Um, it's not like our cichlids head out to the back yard BBQ every time they catch a fresh water shrimp.

However I get confused when you Yanks talk about shrimp, mostly becuase what you call shrimp is actually a salt water prawn.

Try adding a dozen live ghost shrimp and time how long it takes the GT and Sev to hunt them all down.


----------



## HONDO (May 4, 2008)

DeadFishFloating said:


> > so not cooked shrimp, but raw? why is that?
> 
> 
> Um, it's not like our cichlids head out to the back yard BBQ every time they catch a fresh water shrimp.
> ...


ha, thats actually a good point. im pretty sure the fish dont mind if it isnt cooked. i just asked because i had bought some cooked shrimp for myself and was gonna toss it in but it was covered in old bay. figured old bay may not be the best idea.


----------



## BadFishPa (Dec 27, 2008)

I always try to salvage one shrimp before i season them for my oscar[/b]


----------



## HONDO (May 4, 2008)

DeadFishFloating said:


> > so not cooked shrimp, but raw? why is that?
> 
> 
> Um, it's not like our cichlids head out to the back yard BBQ every time they catch a fresh water shrimp.
> ...


picked up a few dozen ghost shrimp today. will time it and post how long it takes my guys to clean em up! thanks for the suggestion.


----------



## klumsyninja (Aug 14, 2008)

I added my Sevs to a heavily planted tank that had over 30 cherry red shrimp in there and the next day i was looking at the tank thinking... somethings missing in here... they love their shrimp.


----------



## HONDO (May 4, 2008)

yeah, apparently you are right. that was quite a thing to watch. felt bad for the shrimp to be honest.

severum sucked them up good, but the gt was a killing machine. her (i think) belly is full and to be honest her color has never been better. mixing up the diet of my fish has been very enjoyable for me to watch. between frozen peas, bloodworms, food sticks from my fingers, nls, and now ghost shrimp, it has helped the health and color of my fish.

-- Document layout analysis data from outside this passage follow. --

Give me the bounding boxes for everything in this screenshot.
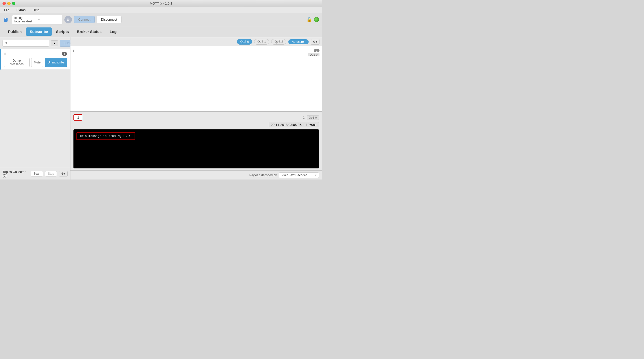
topics-collector-settings-button[interactable]: ⚙▾ — [59, 171, 68, 176]
topic-input[interactable] — [3, 40, 49, 47]
payload-decoder-bar: Payload decoded by Plain Text Decoder JS… — [70, 170, 322, 179]
lock-icon: 🔓 — [306, 17, 312, 22]
topics-collector: Topics Collector (0) Scan Stop ⚙▾ — [0, 168, 70, 179]
svg-rect-2 — [5, 20, 7, 20]
topics-collector-label: Topics Collector (0) — [3, 170, 29, 177]
connection-selector[interactable]: iotedge-localhost-test ▼ — [12, 15, 62, 24]
minimize-button[interactable] — [7, 2, 11, 5]
unsubscribe-button[interactable]: Unsubscribe — [45, 58, 67, 67]
tab-publish[interactable]: Publish — [4, 27, 26, 36]
message-list-area: t1 1 QoS 0 — [70, 46, 322, 112]
chevron-down-icon: ▼ — [38, 18, 60, 21]
qos1-button[interactable]: QoS 1 — [254, 39, 269, 45]
right-qos-bar: QoS 0 QoS 1 QoS 2 Autoscroll ⚙▾ — [70, 37, 322, 46]
menu-file[interactable]: File — [3, 8, 11, 12]
message-detail-meta: 1 QoS 0 — [303, 115, 319, 120]
subscription-actions: Dump Messages Mute Unsubscribe — [4, 58, 67, 67]
close-button[interactable] — [3, 2, 6, 5]
connection-name: iotedge-localhost-test — [14, 16, 37, 23]
svg-rect-1 — [5, 18, 6, 19]
message-qos-badge: QoS 0 — [308, 53, 319, 56]
window-title: MQTT.fx - 1.5.1 — [150, 2, 172, 5]
menu-extras[interactable]: Extras — [15, 8, 27, 12]
message-detail-topic: t1 — [73, 114, 82, 121]
message-payload-content: This message is from MQTTBOX. — [76, 132, 135, 140]
decoder-select-wrapper: Plain Text Decoder JSON Decoder XML Deco… — [279, 172, 319, 178]
menubar: File Extras Help — [0, 7, 322, 13]
autoscroll-button[interactable]: Autoscroll — [288, 39, 309, 44]
message-detail-area: t1 1 QoS 0 29-11-2018 03:05:26.11126081 … — [70, 112, 322, 179]
disconnect-button[interactable]: Disconnect — [97, 16, 121, 23]
subscribe-bar: ▼ Subscribe — [0, 37, 70, 49]
qos0-button[interactable]: QoS 0 — [237, 39, 252, 45]
tab-subscribe[interactable]: Subscribe — [26, 27, 52, 36]
subscription-item-header: t1 1 — [4, 52, 67, 56]
connect-button[interactable]: Connect — [74, 16, 95, 23]
topic-dropdown-button[interactable]: ▼ — [51, 40, 58, 46]
right-settings-button[interactable]: ⚙▾ — [311, 39, 319, 45]
subscription-count-badge: 1 — [62, 52, 67, 56]
gear-icon: ⚙ — [67, 18, 70, 22]
settings-button[interactable]: ⚙ — [64, 16, 72, 23]
titlebar: MQTT.fx - 1.5.1 — [0, 0, 322, 7]
main-content: ▼ Subscribe t1 1 Dump Messages Mute Unsu… — [0, 37, 322, 179]
message-list-header: t1 1 QoS 0 — [73, 49, 319, 56]
mute-button[interactable]: Mute — [31, 58, 44, 67]
tabbar: Publish Subscribe Scripts Broker Status … — [0, 26, 322, 37]
message-detail-qos: QoS 0 — [307, 115, 319, 120]
connection-status-dot — [314, 17, 319, 22]
left-panel: ▼ Subscribe t1 1 Dump Messages Mute Unsu… — [0, 37, 70, 179]
dump-messages-button[interactable]: Dump Messages — [4, 58, 30, 67]
titlebar-buttons — [3, 2, 15, 5]
message-detail-header: t1 1 QoS 0 — [70, 112, 322, 122]
message-timestamp: 29-11-2018 03:05:26.11126081 — [269, 122, 319, 127]
message-list-topic: t1 — [73, 49, 76, 53]
svg-rect-3 — [5, 21, 6, 21]
list-item: t1 1 Dump Messages Mute Unsubscribe — [0, 49, 70, 70]
qos2-button[interactable]: QoS 2 — [271, 39, 286, 45]
message-count-qos: 1 QoS 0 — [308, 49, 319, 56]
message-count-badge: 1 — [314, 49, 319, 52]
right-panel: QoS 0 QoS 1 QoS 2 Autoscroll ⚙▾ t1 1 QoS… — [70, 37, 322, 179]
decoder-label: Payload decoded by — [249, 173, 277, 177]
message-payload-area: This message is from MQTTBOX. — [73, 129, 319, 168]
menu-help[interactable]: Help — [31, 8, 41, 12]
toolbar: iotedge-localhost-test ▼ ⚙ Connect Disco… — [0, 13, 322, 26]
scan-button[interactable]: Scan — [31, 171, 43, 176]
maximize-button[interactable] — [12, 2, 15, 5]
tab-broker-status[interactable]: Broker Status — [73, 27, 106, 36]
message-number: 1 — [303, 116, 305, 119]
tab-scripts[interactable]: Scripts — [52, 27, 73, 36]
decoder-select[interactable]: Plain Text Decoder JSON Decoder XML Deco… — [279, 172, 319, 178]
subscription-topic-name: t1 — [4, 52, 7, 56]
mqtt-icon — [3, 16, 10, 23]
subscription-list: t1 1 Dump Messages Mute Unsubscribe — [0, 49, 70, 168]
tab-log[interactable]: Log — [106, 27, 121, 36]
stop-button[interactable]: Stop — [45, 171, 57, 176]
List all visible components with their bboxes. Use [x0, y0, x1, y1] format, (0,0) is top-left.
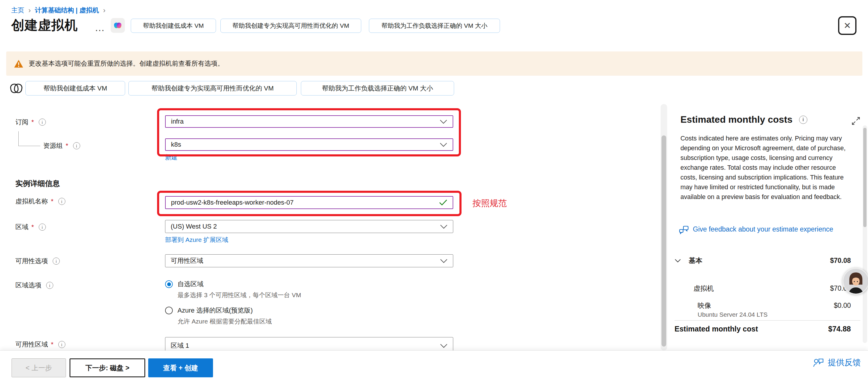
cost-total-value: $74.88 [828, 325, 851, 333]
estimate-feedback-link[interactable]: Give feedback about your estimate experi… [679, 225, 856, 235]
cost-panel-divider [675, 320, 860, 321]
cost-group-row: 基本 $70.08 [675, 256, 851, 265]
availability-options-dropdown[interactable]: 可用性区域 [165, 254, 453, 267]
cost-panel-title: Estimated monthly costs [680, 114, 807, 125]
close-button[interactable]: ✕ [838, 16, 857, 35]
create-new-resource-group-link[interactable]: 新建 [165, 153, 178, 161]
chevron-down-icon[interactable] [675, 259, 681, 263]
form-scrollbar-thumb[interactable] [661, 135, 666, 347]
cost-row-vm: 虚拟机 $70.08 [675, 284, 851, 293]
info-icon[interactable] [39, 119, 46, 126]
availability-options-label: 可用性选项 [16, 257, 60, 265]
more-options-button[interactable]: … [95, 22, 105, 33]
cost-value: $70.08 [830, 257, 851, 265]
footer-bar: < 上一步 下一步: 磁盘 > 查看 + 创建 提供反馈 [0, 350, 868, 385]
chevron-down-icon [440, 120, 447, 124]
info-icon[interactable] [53, 258, 60, 265]
radio-selected-icon[interactable] [165, 280, 173, 288]
info-icon[interactable] [73, 142, 80, 149]
required-marker: * [51, 197, 54, 205]
availability-zone-label: 可用性区域 * [16, 340, 65, 349]
required-marker: * [31, 223, 34, 231]
next-step-disks-button[interactable]: 下一步: 磁盘 > [69, 358, 145, 377]
copilot-logo-icon [113, 21, 122, 30]
chevron-down-icon [440, 224, 447, 229]
provide-feedback-link[interactable]: 提供反馈 [813, 357, 861, 368]
presenter-avatar [842, 268, 868, 294]
instance-details-section-title: 实例详细信息 [16, 179, 60, 188]
copilot-suggestion-high-availability[interactable]: 帮助我创建专为实现高可用性而优化的 VM [220, 19, 361, 33]
warning-text: 更改基本选项可能会重置所做的选择。创建虚拟机前查看所有选项。 [29, 59, 224, 68]
zone-option-self-select-desc: 最多选择 3 个可用性区域，每个区域一台 VM [178, 291, 301, 299]
breadcrumb: 主页 › 计算基础结构 | 虚拟机 › [11, 6, 105, 15]
vm-name-input[interactable]: prod-usw2-k8s-freeleaps-worker-nodes-07 [165, 196, 453, 209]
breadcrumb-separator: › [103, 6, 105, 14]
copilot-suggestion-low-cost[interactable]: 帮助我创建低成本 VM [131, 19, 216, 33]
subscription-dropdown[interactable]: infra [165, 115, 453, 128]
copilot-suggestion-vm-size[interactable]: 帮助我为工作负载选择正确的 VM 大小 [369, 19, 500, 33]
chevron-down-icon [440, 344, 447, 348]
feedback-bubbles-icon [679, 225, 689, 235]
copilot-suggestion-low-cost-2[interactable]: 帮助我创建低成本 VM [26, 81, 125, 96]
resource-group-label: 资源组 * [43, 141, 80, 150]
copilot-outline-icon [9, 82, 23, 95]
breadcrumb-section-link[interactable]: 计算基础结构 | 虚拟机 [35, 6, 99, 15]
close-icon: ✕ [843, 21, 851, 31]
subscription-label: 订阅 * [16, 118, 46, 127]
previous-step-button[interactable]: < 上一步 [11, 358, 66, 377]
info-icon[interactable] [58, 341, 65, 348]
warning-banner: 更改基本选项可能会重置所做的选择。创建虚拟机前查看所有选项。 [6, 52, 862, 76]
zone-option-azure-select[interactable]: Azure 选择的区域(预览版) [165, 306, 253, 315]
zone-option-self-select[interactable]: 自选区域 [165, 280, 204, 289]
chevron-down-icon [440, 142, 447, 147]
deploy-edge-zone-link[interactable]: 部署到 Azure 扩展区域 [165, 236, 228, 244]
review-create-button[interactable]: 查看 + 创建 [148, 358, 213, 377]
resource-group-tree-connector [18, 131, 40, 146]
info-icon[interactable] [46, 282, 53, 289]
info-icon[interactable] [58, 198, 65, 205]
zone-option-azure-select-desc: 允许 Azure 根据需要分配最佳区域 [178, 317, 272, 326]
region-dropdown[interactable]: (US) West US 2 [165, 220, 453, 233]
copilot-suggestion-high-availability-2[interactable]: 帮助我创建专为实现高可用性而优化的 VM [128, 81, 297, 96]
chevron-down-icon [440, 259, 447, 263]
info-icon[interactable] [39, 224, 46, 231]
copilot-button[interactable] [111, 18, 125, 33]
cost-value: $0.00 [834, 301, 851, 310]
info-icon[interactable] [799, 116, 807, 124]
valid-check-icon [439, 199, 447, 206]
cost-total-row: Estimated monthly cost $74.88 [675, 325, 851, 333]
required-marker: * [51, 341, 54, 348]
breadcrumb-separator: › [28, 6, 31, 14]
resource-group-dropdown[interactable]: k8s [165, 138, 453, 151]
copilot-suggestion-vm-size-2[interactable]: 帮助我为工作负载选择正确的 VM 大小 [301, 81, 454, 96]
zone-options-label: 区域选项 [16, 281, 53, 290]
page-title: 创建虚拟机 [11, 17, 78, 34]
warning-triangle-icon [14, 59, 23, 68]
required-marker: * [66, 142, 68, 150]
vm-name-label: 虚拟机名称 * [16, 197, 65, 206]
radio-unselected-icon[interactable] [165, 307, 173, 314]
panel-scrollbar-thumb[interactable] [863, 128, 867, 227]
breadcrumb-home-link[interactable]: 主页 [11, 6, 24, 15]
annotation-note: 按照规范 [472, 197, 507, 210]
person-feedback-icon [813, 357, 824, 367]
region-label: 区域 * [16, 223, 46, 231]
cost-row-image-sub: Ubuntu Server 24.04 LTS [698, 311, 768, 318]
cost-panel-description: Costs indicated here are estimates only.… [680, 134, 852, 202]
collapse-panel-icon[interactable] [851, 117, 860, 125]
cost-row-image: 映像 $0.00 [675, 301, 851, 310]
required-marker: * [31, 118, 34, 126]
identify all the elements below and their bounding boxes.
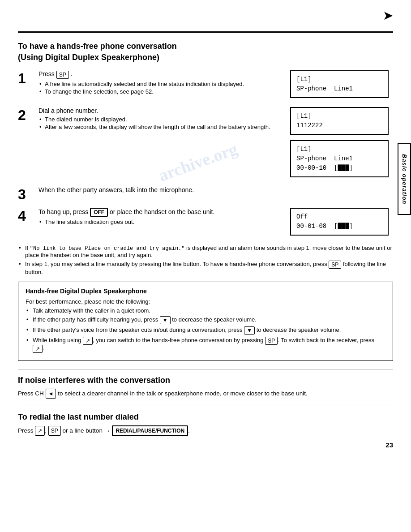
step-2-main: Dial a phone number. (39, 107, 286, 114)
step-2-bullets: The dialed number is displayed. After a … (39, 116, 286, 130)
sp-phone-key: SP (56, 71, 69, 79)
redial-pause-function-key: REDIAL/PAUSE/FUNCTION (112, 425, 188, 436)
step-1-content: Press SP . A free line is automatically … (36, 70, 286, 95)
step-2-bullet-2: After a few seconds, the display will sh… (39, 124, 286, 130)
sp-key-inline: SP (329, 261, 341, 269)
step-2-bullet-1: The dialed number is displayed. (39, 116, 286, 123)
step-1-bullet-2: To change the line selection, see page 5… (39, 88, 286, 95)
step-3-content: When the other party answers, talk into … (36, 186, 286, 195)
sp-key-3: SP (48, 426, 61, 436)
top-divider (18, 31, 393, 33)
redial-or-label: or a line button (63, 427, 104, 434)
step-3-main: When the other party answers, talk into … (39, 186, 286, 193)
next-page-arrow: ➤ (383, 8, 393, 23)
step-4-display: Off00-01-08 [███] (290, 208, 393, 238)
display-box-2b: [L1]SP-phone Line100-00-10 [███] (290, 140, 389, 177)
step-2-display: [L1]1112222 [L1]SP-phone Line100-00-10 [… (290, 107, 393, 180)
step-2-number: 2 (18, 107, 36, 122)
step-4-bullets: The line status indication goes out. (39, 219, 286, 225)
note-1: If "No link to base Place on cradle and … (18, 245, 393, 258)
step-4-row: 4 To hang up, press OFF or place the han… (18, 208, 393, 238)
step-1-main: Press SP . (39, 70, 286, 78)
section3-title: To redial the last number dialed (18, 412, 393, 422)
step-3-row: 3 When the other party answers, talk int… (18, 186, 393, 202)
section3-rule (18, 406, 393, 406)
section1-title: To have a hands-free phone conversation … (18, 41, 393, 63)
info-box-title: Hands-free Digital Duplex Speakerphone (26, 287, 385, 295)
info-bullet-4: While talking using ↗, you can switch to… (26, 337, 385, 353)
step-2-content: Dial a phone number. The dialed number i… (36, 107, 286, 131)
section3-body: Press ↗, SP or a line button → REDIAL/PA… (18, 425, 393, 436)
sidebar-tab: Basic operation (398, 143, 411, 215)
handset-key-2: ↗ (33, 345, 43, 353)
display-box-1a: [L1]SP-phone Line1 (290, 70, 389, 98)
handset-key-1: ↗ (83, 337, 93, 345)
off-key: OFF (90, 208, 108, 217)
step-1-display: [L1]SP-phone Line1 (290, 70, 393, 101)
arrow-right-icon: → (104, 426, 111, 436)
info-bullet-2: If the other party has difficulty hearin… (26, 316, 385, 324)
step-3-number: 3 (18, 186, 36, 202)
page-number: 23 (385, 441, 393, 449)
info-box-intro: For best performance, please note the fo… (26, 298, 385, 305)
step-4-main: To hang up, press OFF or place the hands… (39, 208, 286, 217)
display-box-2a: [L1]1112222 (290, 107, 389, 135)
section2-rule (18, 369, 393, 369)
notes-section: If "No link to base Place on cradle and … (18, 245, 393, 275)
step-2-row: 2 Dial a phone number. The dialed number… (18, 107, 393, 180)
info-bullet-3: If the other party's voice from the spea… (26, 326, 385, 335)
section2-body: Press CH ◄ to select a clearer channel i… (18, 389, 393, 399)
note-2: In step 1, you may select a line manuall… (18, 261, 393, 275)
step-1-bullet-1: A free line is automatically selected an… (39, 81, 286, 87)
sp-key-2: SP (265, 337, 278, 345)
ch-key: ◄ (46, 389, 56, 399)
vol-down-key-2: ▼ (244, 326, 255, 335)
handset-key-3: ↗ (35, 426, 45, 436)
step-1-number: 1 (18, 70, 36, 86)
display-box-4a: Off00-01-08 [███] (290, 208, 389, 236)
step-4-content: To hang up, press OFF or place the hands… (36, 208, 286, 226)
step-1-row: 1 Press SP . A free line is automaticall… (18, 70, 393, 101)
section2-title: If noise interferes with the conversatio… (18, 376, 393, 385)
info-box: Hands-free Digital Duplex Speakerphone F… (18, 282, 393, 361)
step-4-bullet-1: The line status indication goes out. (39, 219, 286, 225)
info-bullet-1: Talk alternately with the caller in a qu… (26, 307, 385, 314)
vol-down-key-1: ▼ (160, 316, 171, 324)
redial-press-label: Press (18, 427, 34, 434)
info-box-bullets: Talk alternately with the caller in a qu… (26, 307, 385, 353)
step-4-number: 4 (18, 208, 36, 223)
step-1-bullets: A free line is automatically selected an… (39, 81, 286, 95)
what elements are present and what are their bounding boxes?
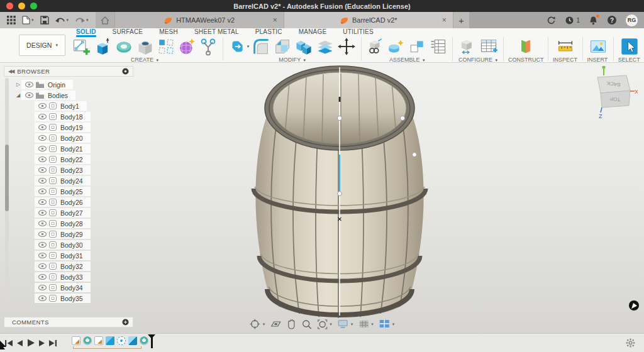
timeline-feature-icon[interactable]	[83, 336, 92, 345]
visibility-eye-icon[interactable]	[25, 82, 33, 87]
browser-body-row[interactable]: Body24	[35, 175, 91, 186]
file-menu-icon[interactable]: ▾	[19, 13, 37, 27]
timeline-feature-icon[interactable]	[106, 336, 114, 345]
browser-body-row[interactable]: Body34	[35, 282, 91, 293]
new-tab-button[interactable]: +	[453, 12, 469, 28]
browser-body-row[interactable]: Body22	[35, 154, 91, 165]
browser-body-row[interactable]: Body35	[35, 293, 91, 304]
notifications-bell-icon[interactable]	[589, 16, 598, 25]
fit-icon[interactable]: ▾	[317, 319, 332, 329]
browser-body-row[interactable]: Body26	[35, 197, 91, 207]
visibility-eye-icon[interactable]	[38, 114, 47, 119]
app-grid-icon[interactable]	[4, 13, 19, 27]
visibility-eye-icon[interactable]	[38, 157, 47, 162]
step-forward-icon[interactable]	[38, 339, 45, 347]
timeline-feature-icon[interactable]	[140, 336, 148, 345]
barrel-model[interactable]	[0, 63, 644, 333]
move-copy-icon[interactable]	[336, 36, 357, 57]
rectangular-pattern-icon[interactable]	[157, 37, 175, 56]
browser-body-row[interactable]: Body21	[35, 143, 91, 154]
close-tab-icon[interactable]: ×	[442, 16, 447, 25]
viewports-icon[interactable]: ▾	[379, 319, 395, 329]
browser-folder-origin[interactable]: ▷ Origin	[15, 79, 91, 90]
expand-collapsed-icon[interactable]: ▷	[15, 82, 21, 87]
sync-icon[interactable]	[547, 16, 556, 25]
combine-icon[interactable]	[294, 36, 314, 57]
group-label-modify[interactable]: MODIFY ▾	[279, 57, 306, 63]
visibility-eye-icon[interactable]	[38, 253, 47, 258]
visibility-eye-icon[interactable]	[38, 189, 47, 194]
browser-body-row[interactable]: Body32	[35, 261, 91, 272]
browser-body-row[interactable]: Body31	[35, 250, 91, 261]
select-icon[interactable]	[619, 36, 640, 57]
group-label-create[interactable]: CREATE ▾	[131, 57, 158, 63]
display-settings-icon[interactable]: ▾	[338, 319, 353, 329]
document-tab-htmaaweek07[interactable]: HTMAAWeek07 v2 ×	[114, 12, 284, 28]
visibility-eye-icon[interactable]	[38, 103, 47, 109]
visibility-eye-icon[interactable]	[38, 231, 47, 237]
look-at-icon[interactable]	[270, 320, 280, 329]
step-back-icon[interactable]	[16, 339, 23, 347]
workspace-switcher[interactable]: DESIGN ▾	[19, 35, 65, 56]
visibility-eye-icon[interactable]	[38, 135, 47, 141]
configuration-icon[interactable]	[457, 36, 477, 57]
visibility-eye-icon[interactable]	[38, 199, 47, 205]
timeline-feature-icon[interactable]	[128, 336, 137, 345]
visibility-eye-icon[interactable]	[38, 167, 47, 173]
visibility-eye-icon[interactable]	[38, 146, 47, 151]
save-icon[interactable]	[37, 13, 52, 27]
browser-body-row[interactable]: Body20	[35, 133, 91, 143]
timeline-feature-icon[interactable]	[72, 336, 80, 345]
browser-body-row[interactable]: Body18	[35, 111, 91, 122]
expand-open-icon[interactable]: ◢	[15, 92, 21, 98]
joint-origin-icon[interactable]	[408, 37, 426, 56]
measure-icon[interactable]	[555, 36, 575, 57]
new-component-icon[interactable]	[366, 36, 385, 57]
group-label-assemble[interactable]: ASSEMBLE ▾	[389, 57, 425, 63]
window-controls[interactable]	[6, 3, 37, 9]
hole-icon[interactable]	[135, 36, 155, 57]
generative-design-icon[interactable]	[198, 36, 218, 57]
job-status-icon[interactable]: 1	[565, 16, 580, 25]
fillet-icon[interactable]	[251, 36, 271, 57]
collapse-panel-icon[interactable]: ◀◀	[4, 69, 17, 74]
browser-body-row[interactable]: Body33	[35, 272, 91, 282]
visibility-eye-icon[interactable]	[38, 274, 47, 280]
timeline-feature-icon[interactable]	[117, 336, 126, 345]
configuration-table-icon[interactable]	[479, 36, 499, 57]
timeline-position-marker[interactable]	[151, 334, 153, 348]
timeline-feature-icon[interactable]	[94, 336, 103, 345]
visibility-eye-icon[interactable]	[38, 295, 47, 301]
browser-folder-bodies[interactable]: ◢ Bodies	[15, 90, 91, 101]
comments-panel-header[interactable]: COMMENTS	[4, 317, 133, 327]
pan-icon[interactable]	[286, 319, 296, 329]
minimize-window-icon[interactable]	[18, 3, 25, 9]
orbit-icon[interactable]: ▾	[250, 319, 265, 329]
create-sketch-icon[interactable]	[71, 36, 91, 57]
view-cube[interactable]: BACK TOP X Z	[585, 66, 638, 121]
user-avatar[interactable]: RG	[626, 14, 638, 26]
undo-icon[interactable]: ▾	[52, 13, 72, 27]
browser-body-row[interactable]: Body1	[35, 101, 91, 111]
construct-plane-icon[interactable]	[516, 36, 536, 57]
visibility-eye-icon[interactable]	[38, 124, 47, 130]
bom-table-icon[interactable]	[428, 36, 448, 57]
visibility-eye-icon[interactable]	[38, 242, 47, 248]
timeline-settings-gear-icon[interactable]	[626, 338, 635, 350]
help-icon[interactable]: ?	[607, 15, 617, 25]
zoom-icon[interactable]	[301, 319, 311, 329]
extrude-icon[interactable]	[92, 36, 113, 57]
play-icon[interactable]	[27, 339, 35, 347]
browser-body-row[interactable]: Body19	[35, 122, 91, 133]
browser-body-row[interactable]: Body30	[35, 239, 91, 250]
browser-body-row[interactable]: Body29	[35, 229, 91, 239]
create-form-icon[interactable]	[177, 36, 197, 57]
add-comment-icon[interactable]	[122, 319, 133, 326]
grid-snaps-icon[interactable]: ▾	[358, 319, 374, 329]
offset-face-icon[interactable]	[315, 36, 335, 57]
close-window-icon[interactable]	[6, 3, 13, 9]
visibility-eye-icon[interactable]	[38, 221, 47, 226]
visibility-eye-icon[interactable]	[38, 178, 47, 184]
home-view-button[interactable]	[96, 12, 114, 28]
visibility-eye-icon[interactable]	[38, 263, 47, 269]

maybe the best thing though has been watching them act like they were meant to act. hunting down some shrimp instead of swallowing sinking pellets.


----------



## Gino Santangelo (Nov 26, 2008)

If there is such a thing as reincarnation lets hope it's not as shrimp. I here they are high in caroteen which brings out color in fish.


----------



## DeadFishFloating (Oct 9, 2007)

HONDO said:


> yeah, apparently you are right. that was quite a thing to watch. felt bad for the shrimp to be honest.
> 
> severum sucked them up good, but the gt was a killing machine. her (i think) belly is full and to be honest her color has never been better. mixing up the diet of my fish has been very enjoyable for me to watch. between frozen peas, bloodworms, food sticks from my fingers, nls, and now ghost shrimp, it has helped the health and color of my fish.
> 
> maybe the best thing though has been watching them act like they were meant to act. hunting down some shrimp instead of swallowing sinking pellets.


please please please please please please please please please set up a camcorder on a tripod in front of your tank next time you do this and then post the footage here. I'd love to watch this.

Incidently did you remember to hit the start button on your watch to time them, or did you get caught up in the moment and were in awe of your GT. 

I like feeding live brine shrimp to my laetacara once a month or so, they go nuts. But my school of Lemon tetras are savage. They remind me of a cross between a school of pirhanas and sharks decimating a school of sardines.


----------



## HONDO (May 4, 2008)

honestly, i didnt even have time to mess with a stop watch. it was quick!
i got a little nervous cause the gt's stomach looked like she ate a golf ball. she was all full of shrimp, but happy as a pig in you know what.

i will try to get some footage next time.

my blackskirts were interested in the shrimp also, but i think they were too confused to catch any of them. maybe next time they will be on their toes and get a meal before the shrimp vanish. my cory school actually got really excited too. that was surprising.


----------



## HONDO (May 4, 2008)

im not sure if it was necissarily smart to do, but i found some crickets in my basement last night and threw em in the tank. wow, the little gt hit the big cricket hard. the smaller cricket actually got grabbed by a blackskirt. severum didnt get any cricket.

is it ok to do this if i find crickets or is this a bad idea? are there even crickets in south america?


----------



## DeadFishFloating (Oct 9, 2007)

:lol:

Hey *HONDO*, crickets are fine. Yes there are crickets in South America. Almost every insect thats falls in to water is toast, as most fish will go for them. Next time a bath in some shallow tap water before they go for the big swim might be a good idea.


----------



## HONDO (May 4, 2008)

good deal, thanks. 
im still workin on that ghost shrimp video for you. i just need to get a video camera.... ha


----------